Assigned task => Report how many lines in the data below hold the string "bounding". Nothing else should appear in the answer.

Entries shown =>
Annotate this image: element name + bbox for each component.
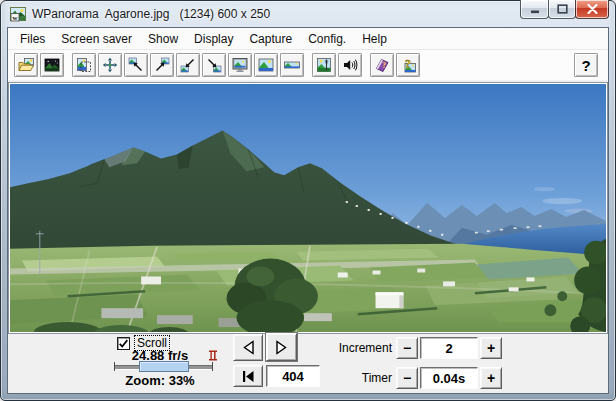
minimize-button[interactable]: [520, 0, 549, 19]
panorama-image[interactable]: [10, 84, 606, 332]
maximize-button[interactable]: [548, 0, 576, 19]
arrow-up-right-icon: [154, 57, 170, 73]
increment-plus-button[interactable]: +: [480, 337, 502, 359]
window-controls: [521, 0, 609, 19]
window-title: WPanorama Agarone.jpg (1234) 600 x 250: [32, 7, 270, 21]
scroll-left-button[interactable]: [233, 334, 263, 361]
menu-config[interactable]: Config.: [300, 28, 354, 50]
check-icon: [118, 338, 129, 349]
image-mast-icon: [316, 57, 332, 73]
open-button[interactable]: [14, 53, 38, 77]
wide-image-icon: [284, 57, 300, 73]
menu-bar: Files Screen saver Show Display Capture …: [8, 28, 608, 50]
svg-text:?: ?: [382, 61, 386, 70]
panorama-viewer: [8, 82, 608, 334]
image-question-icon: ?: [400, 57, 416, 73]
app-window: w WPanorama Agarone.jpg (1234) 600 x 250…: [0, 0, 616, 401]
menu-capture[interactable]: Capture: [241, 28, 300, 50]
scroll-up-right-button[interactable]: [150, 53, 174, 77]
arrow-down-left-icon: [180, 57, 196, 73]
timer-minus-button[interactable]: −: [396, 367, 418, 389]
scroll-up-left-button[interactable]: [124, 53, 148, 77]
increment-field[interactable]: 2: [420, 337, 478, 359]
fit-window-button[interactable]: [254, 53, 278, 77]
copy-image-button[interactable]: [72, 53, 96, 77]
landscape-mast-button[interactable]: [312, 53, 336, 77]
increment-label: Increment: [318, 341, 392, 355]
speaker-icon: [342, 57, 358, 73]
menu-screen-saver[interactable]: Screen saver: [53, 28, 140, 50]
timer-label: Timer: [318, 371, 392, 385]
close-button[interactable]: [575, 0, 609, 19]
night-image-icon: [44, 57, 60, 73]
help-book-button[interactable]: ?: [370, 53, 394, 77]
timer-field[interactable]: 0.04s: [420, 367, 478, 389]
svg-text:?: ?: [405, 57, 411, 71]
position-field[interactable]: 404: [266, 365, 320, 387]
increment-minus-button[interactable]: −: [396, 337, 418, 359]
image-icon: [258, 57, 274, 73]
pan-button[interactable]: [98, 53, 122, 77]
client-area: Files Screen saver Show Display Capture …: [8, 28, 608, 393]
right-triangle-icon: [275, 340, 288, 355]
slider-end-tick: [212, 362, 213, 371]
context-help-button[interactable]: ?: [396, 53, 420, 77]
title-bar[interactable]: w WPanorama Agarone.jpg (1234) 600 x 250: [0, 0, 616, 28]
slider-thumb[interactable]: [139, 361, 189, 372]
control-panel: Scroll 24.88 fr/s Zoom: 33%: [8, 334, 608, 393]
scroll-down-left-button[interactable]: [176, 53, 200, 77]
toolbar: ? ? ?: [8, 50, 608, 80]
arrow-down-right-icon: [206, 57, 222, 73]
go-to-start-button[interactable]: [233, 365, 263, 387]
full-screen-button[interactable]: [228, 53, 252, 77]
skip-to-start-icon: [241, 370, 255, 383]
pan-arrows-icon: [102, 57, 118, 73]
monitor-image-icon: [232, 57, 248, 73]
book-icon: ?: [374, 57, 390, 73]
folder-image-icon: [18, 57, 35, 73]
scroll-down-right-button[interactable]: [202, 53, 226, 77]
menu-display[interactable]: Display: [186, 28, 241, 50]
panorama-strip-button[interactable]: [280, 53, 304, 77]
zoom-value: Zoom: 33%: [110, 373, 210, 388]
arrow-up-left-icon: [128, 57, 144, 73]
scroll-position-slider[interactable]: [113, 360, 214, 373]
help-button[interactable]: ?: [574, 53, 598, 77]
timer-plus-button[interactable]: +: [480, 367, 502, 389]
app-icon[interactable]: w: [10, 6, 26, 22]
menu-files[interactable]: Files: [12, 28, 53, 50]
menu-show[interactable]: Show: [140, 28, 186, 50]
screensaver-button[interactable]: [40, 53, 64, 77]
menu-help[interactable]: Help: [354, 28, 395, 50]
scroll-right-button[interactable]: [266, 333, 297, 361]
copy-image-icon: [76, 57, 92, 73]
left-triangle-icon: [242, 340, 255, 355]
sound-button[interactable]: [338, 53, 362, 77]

--

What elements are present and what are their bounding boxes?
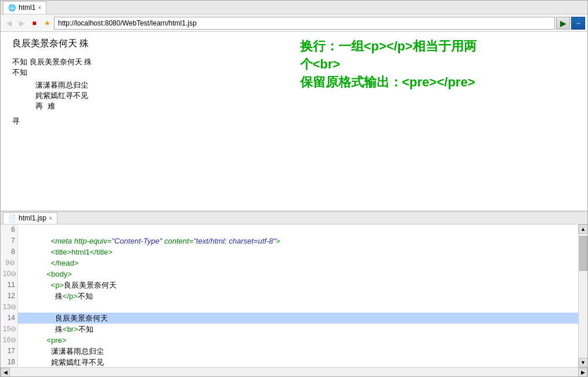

--

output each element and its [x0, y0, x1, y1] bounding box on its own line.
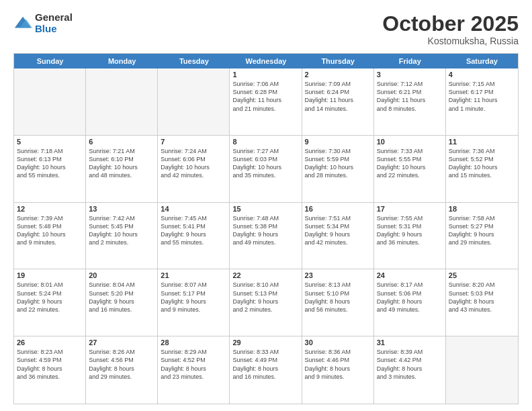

Exercise answer => 2